═══ Records to use ═══

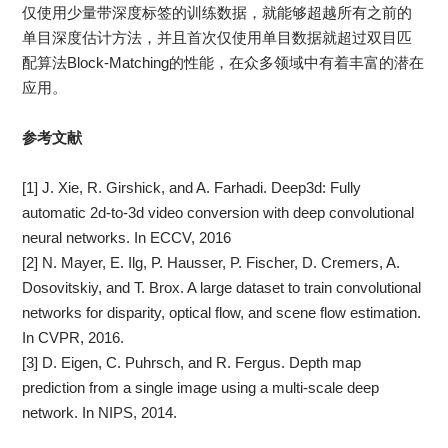
仅使用少量带深度标签的训练数据，就能够超越所有之前的
单目深度估计方法，并且首次仅使用单目数据就超过双目匹
配算法Block-Matching的性能，在众多领域中有着丰富的潜在
应用。
参考文献
[1] J. Xie, R. Girshick, and A. Farhadi. Deep3d: Fully
automatic 2d-to-3d video conversion with deep convolutional
neural networks. In ECCV, 2016
[2] N. Mayer, E. Ilg, P. Hausser, P. Fischer, D. Cremers, A.
Dosovitskiy, and T. Brox. A large dataset to train convolutional
networks for disparity, optical flow, and scene flow estimation.
In CVPR, 2016.
[3] D. Eigen, C. Puhrsch, and R. Fergus. Depth map
prediction from a single image using a multi-scale deep
network. In NIPS, 2014.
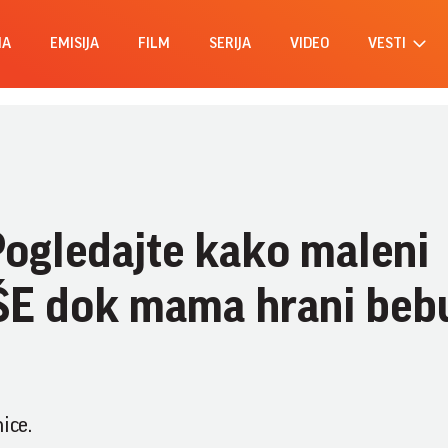
MA
EMISIJA
FILM
SERIJA
VIDEO
VESTI
ogledajte kako maleni
E dok mama hrani beb
ice.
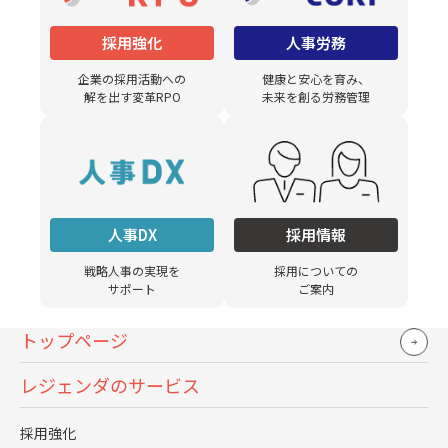
御社の事業展開や組織の変化について、ど
採用強化
人事労務
のようにお考えですか。
企業の採用活動への
健康と安心を育み、
解を出す変革RPO
未来を創る労務管理
私が入社した約20年前は、中小規模物件の
壊れた設備を直したり清掃したりと、建物
の維持・メンテナンスを中心に行う会社か
ら、テナント誘致などで不動産の資産価値
人事DX
採用情報
を高め、積極的に収益を生み出していく
戦略人事の実現を
採用についての
「プロパティマネジメント」へシフトし始
サポート
ご案内
める変革期でした。次第に大規模ビルも三
トップページ
井不動産株式会社から当社に任せてもらえ
るようになり、自ら事業を推進していく立
レジェンダのサービス
場へと変化していきました。
採用強化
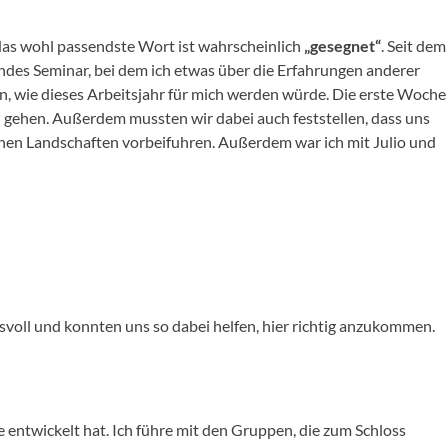
 das wohl passendste Wort ist wahrscheinlich
„gesegnet“
. Seit dem
ndes Seminar, bei dem ich etwas über die Erfahrungen anderer
en, wie dieses Arbeitsjahr für mich werden würde. Die erste Woche
 zu gehen. Außerdem mussten wir dabei auch feststellen, dass uns
önen Landschaften vorbeifuhren. Außerdem war ich mit Julio und
svoll und konnten uns so dabei helfen, hier richtig anzukommen.
 entwickelt hat. Ich führe mit den Gruppen, die zum Schloss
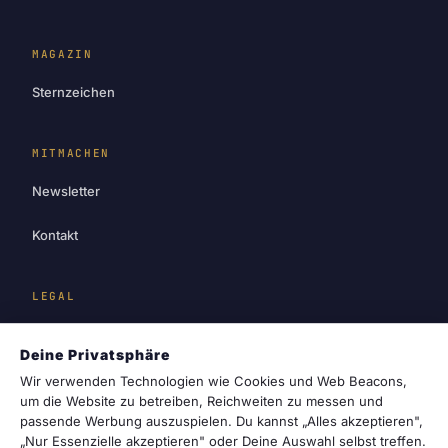
MAGAZIN
Sternzeichen
MITMACHEN
Newsletter
Kontakt
LEGAL
Impressum
Deine Privatsphäre
Datenschutz
Wir verwenden Technologien wie Cookies und Web Beacons,
um die Website zu betreiben, Reichweiten zu messen und
passende Werbung auszuspielen. Du kannst „Alles akzeptieren",
Cookie-Einstellungen
„Nur Essenzielle akzeptieren" oder Deine Auswahl selbst treffen.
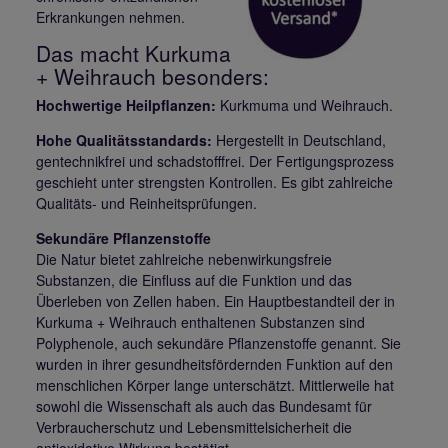
Erkrankungen nehmen.
Das macht Kurkuma
+ Weihrauch besonders:
Hochwertige Heilpflanzen:
Kurkmuma und Weihrauch.
Hohe Qualitätsstandards:
Hergestellt in Deutschland,
gentechnikfrei und schadstofffrei. Der Fertigungsprozess
geschieht unter strengsten Kontrollen. Es gibt zahlreiche
Qualitäts- und Reinheitsprüfungen.
Sekundäre Pflanzenstoffe
Die Natur bietet zahlreiche nebenwirkungsfreie
Substanzen, die Einfluss auf die Funktion und das
Überleben von Zellen haben. Ein Hauptbestandteil der in
Kurkuma + Weihrauch enthaltenen Substanzen sind
Polyphenole, auch sekundäre Pflanzenstoffe genannt. Sie
wurden in ihrer gesundheitsfördernden Funktion auf den
menschlichen Körper lange unterschätzt. Mittlerweile hat
sowohl die Wissenschaft als auch das Bundesamt für
Verbraucherschutz und Lebensmittelsicherheit die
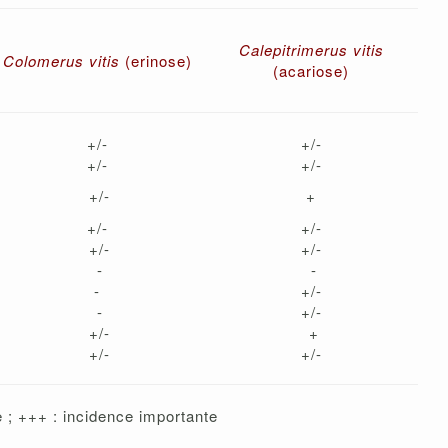
Calepitrimerus vitis
Colomerus vitis
(erinose)
(acariose)
+/-
+/-
+/-
+/-
+/-
+
+/-
+/-
+/-
+/-
-
-
-
+/-
-
+/-
+/-
+
+/-
+/-
te ; +++ : incidence importante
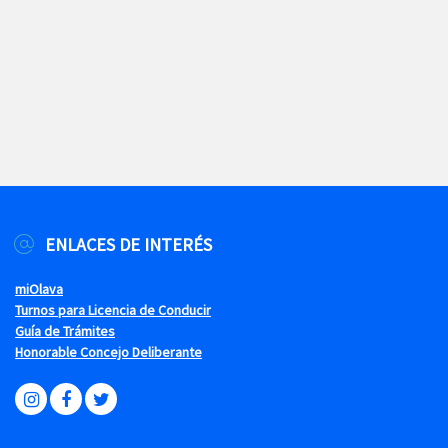
ENLACES DE INTERÉS
miOlava
Turnos para Licencia de Conducir
Guía de Trámites
Honorable Concejo Deliberante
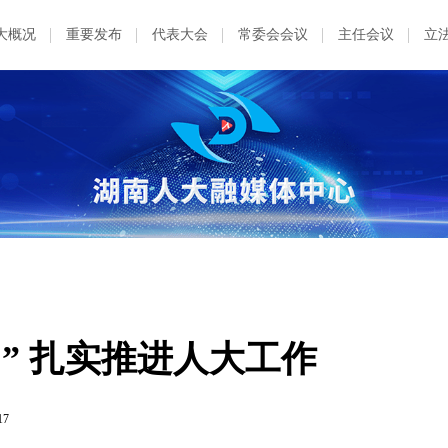
大概况
重要发布
代表大会
常委会会议
主任会议
立
” 扎实推进人大工作
17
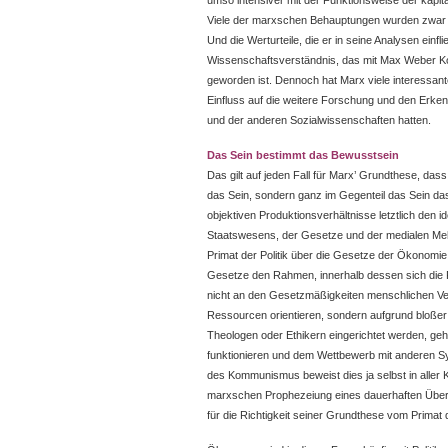
umso intensiver mit der Funktionsweise der kapita
Viele der marxschen Behauptungen wurden zwar v
Und die Werturteile, die er in seine Analysen einf
Wissenschaftsverständnis, das mit Max Weber K
geworden ist. Dennoch hat Marx viele interessan
Einfluss auf die weitere Forschung und den Erken
und der anderen Sozialwissenschaften hatten.
Das Sein bestimmt das Bewusstsein
Das gilt auf jeden Fall für Marx’ Grundthese, das
das Sein, sondern ganz im Gegenteil das Sein da
objektiven Produktionsverhältnisse letztlich den
Staatswesens, der Gesetze und der medialen Mehr
Primat der Politik über die Gesetze der Ökonomi
Gesetze den Rahmen, innerhalb dessen sich die P
nicht an den Gesetzmäßigkeiten menschlichen Ver
Ressourcen orientieren, sondern aufgrund bloße
Theologen oder Ethikern eingerichtet werden, geh
funktionieren und dem Wettbewerb mit anderen S
des Kommunismus beweist dies ja selbst in aller Kl
marxschen Prophezeiung eines dauerhaften Über
für die Richtigkeit seiner Grundthese vom Primat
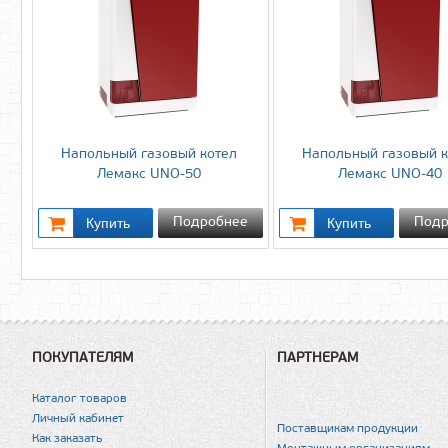
Напольный газовый котел
Напольный газовый к
Лемакс UNO-50
Лемакс UNO-40
Подробнее
Подр
ПОКУПАТЕЛЯМ
ПАРТНЕРАМ
Каталог товаров
Личный кабинет
Поставщикам продукции
Как заказать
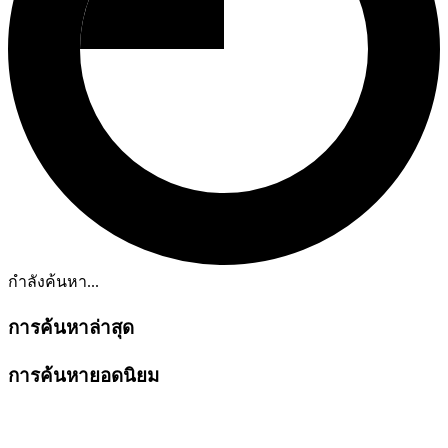
กำลังค้นหา...
การค้นหาล่าสุด
การค้นหายอดนิยม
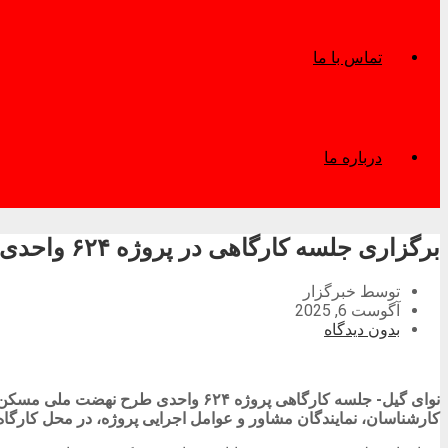
تماس با ما
درباره ما
برگزاری جلسه کارگاهی در پروژه ۶۲۴ واحدی طرح نهضت ملی مسکن رشت
توسط خبرگزار
آگوست 6, 2025
بدون دیدگاه
نوای گیل- جلسه کارگاهی پروژه ۶۲۴ و
کارشناسان، نمایندگان مشاور و عوامل اجرایی پروژه، در محل کارگاه 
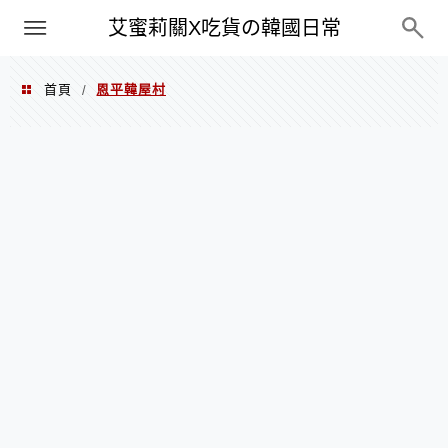
PXN
艾蜜莉關X吃貨の韓國日常
首頁
恩平韓屋村
/
恩平韓屋村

═══

(The problem) Return each line above word for word. Skip the pictures.

(Solved problem)
仅使用少量带深度标签的训练数据，就能够超越所有之前的
单目深度估计方法，并且首次仅使用单目数据就超过双目匹
配算法Block-Matching的性能，在众多领域中有着丰富的潜在
应用。
参考文献
[1] J. Xie, R. Girshick, and A. Farhadi. Deep3d: Fully
automatic 2d-to-3d video conversion with deep convolutional
neural networks. In ECCV, 2016
[2] N. Mayer, E. Ilg, P. Hausser, P. Fischer, D. Cremers, A.
Dosovitskiy, and T. Brox. A large dataset to train convolutional
networks for disparity, optical flow, and scene flow estimation.
In CVPR, 2016.
[3] D. Eigen, C. Puhrsch, and R. Fergus. Depth map
prediction from a single image using a multi-scale deep
network. In NIPS, 2014.
MA
EMISIJA
FILM
SERIJA
VIDEO
VESTI
ogledajte kako maleni
E dok mama hrani beb
ice.
御社の事業展開や組織の変化について、ど
採用強化
人事労務
のようにお考えですか。
企業の採用活動への
健康と安心を育み、
解を出す変革RPO
未来を創る労務管理
私が入社した約20年前は、中小規模物件の
壊れた設備を直したり清掃したりと、建物
の維持・メンテナンスを中心に行う会社か
ら、テナント誘致などで不動産の資産価値
人事DX
採用情報
を高め、積極的に収益を生み出していく
戦略人事の実現を
採用についての
「プロパティマネジメント」へシフトし始
サポート
ご案内
める変革期でした。次第に大規模ビルも三
トップページ
井不動産株式会社から当社に任せてもらえ
るようになり、自ら事業を推進していく立
レジェンダのサービス
場へと変化していきました。
採用強化
 das wohl passendste Wort ist wahrscheinlich
„gesegnet“
. Seit dem
ndes Seminar, bei dem ich etwas über die Erfahrungen anderer
en, wie dieses Arbeitsjahr für mich werden würde. Die erste Woche
 zu gehen. Außerdem mussten wir dabei auch feststellen, dass uns
önen Landschaften vorbeifuhren. Außerdem war ich mit Julio und
svoll und konnten uns so dabei helfen, hier richtig anzukommen.
 entwickelt hat. Ich führe mit den Gruppen, die zum Schloss
MAGAZIN
Sternzeichen
MITMACHEN
Newsletter
Kontakt
LEGAL
Impressum
Deine Privatsphäre
Datenschutz
Wir verwenden Technologien wie Cookies und Web Beacons,
um die Website zu betreiben, Reichweiten zu messen und
passende Werbung auszuspielen. Du kannst „Alles akzeptieren",
Cookie-Einstellungen
„Nur Essenzielle akzeptieren" oder Deine Auswahl selbst treffen.
Erkrankungen nehmen.
Das macht Kurkuma
+ Weihrauch besonders:
Hochwertige Heilpflanzen:
Kurkmuma und Weihrauch.
Hohe Qualitätsstandards:
Hergestellt in Deutschland,
gentechnikfrei und schadstofffrei. Der Fertigungsprozess
geschieht unter strengsten Kontrollen. Es gibt zahlreiche
Qualitäts- und Reinheitsprüfungen.
Sekundäre Pflanzenstoffe
Die Natur bietet zahlreiche nebenwirkungsfreie
Substanzen, die Einfluss auf die Funktion und das
Überleben von Zellen haben. Ein Hauptbestandteil der in
Kurkuma + Weihrauch enthaltenen Substanzen sind
Polyphenole, auch sekundäre Pflanzenstoffe genannt. Sie
wurden in ihrer gesundheitsfördernden Funktion auf den
menschlichen Körper lange unterschätzt. Mittlerweile hat
sowohl die Wissenschaft als auch das Bundesamt für
Verbraucherschutz und Lebensmittelsicherheit die
Calepitrimerus vitis
Colomerus vitis
(erinose)
(acariose)
+/-
+/-
+/-
+/-
+/-
+
+/-
+/-
+/-
+/-
-
-
-
+/-
-
+/-
+/-
+
+/-
+/-
te ; +++ : incidence importante
ENLACES DE INTERÉS
miOlava
Turnos para Licencia de Conducir
Guía de Trámites
Honorable Concejo Deliberante
大概况
重要发布
代表大会
常委会会议
主任会议
立
” 扎实推进人大工作
17
umso intensiver mit der Funktionsweise der kapita
Viele der marxschen Behauptungen wurden zwar v
Und die Werturteile, die er in seine Analysen einf
Wissenschaftsverständnis, das mit Max Weber K
geworden ist. Dennoch hat Marx viele interessan
Einfluss auf die weitere Forschung und den Erken
und der anderen Sozialwissenschaften hatten.
Das Sein bestimmt das Bewusstsein
Das gilt auf jeden Fall für Marx’ Grundthese, das
das Sein, sondern ganz im Gegenteil das Sein da
objektiven Produktionsverhältnisse letztlich den
Staatswesens, der Gesetze und der medialen Mehr
Primat der Politik über die Gesetze der Ökonomi
Gesetze den Rahmen, innerhalb dessen sich die P
nicht an den Gesetzmäßigkeiten menschlichen Ver
Ressourcen orientieren, sondern aufgrund bloße
Theologen oder Ethikern eingerichtet werden, geh
funktionieren und dem Wettbewerb mit anderen S
des Kommunismus beweist dies ja selbst in aller Kl
marxschen Prophezeiung eines dauerhaften Über
für die Richtigkeit seiner Grundthese vom Primat
Напольный газовый котел
Напольный газовый к
Лемакс UNO-50
Лемакс UNO-40
Подробнее
Подр
ПОКУПАТЕЛЯМ
ПАРТНЕРАМ
Каталог товаров
Личный кабинет
Поставщикам продукции
Как заказать
กำลังค้นหา...
การค้นหาล่าสุด
การค้นหายอดนิยม
تماس با ما
درباره ما
برگزاری جلسه کارگاهی در پروژه ۶۲۴ واحدی طرح نهضت ملی مسکن رشت
توسط خبرگزار
آگوست 6, 2025
بدون دیدگاه
نوای گیل- جلسه کارگاهی پروژه ۶۲۴ و
کارشناسان، نمایندگان مشاور و عوامل اجرایی پروژه، در محل کارگاه 
PXN
艾蜜莉關X吃貨の韓國日常
首頁
恩平韓屋村
/
恩平韓屋村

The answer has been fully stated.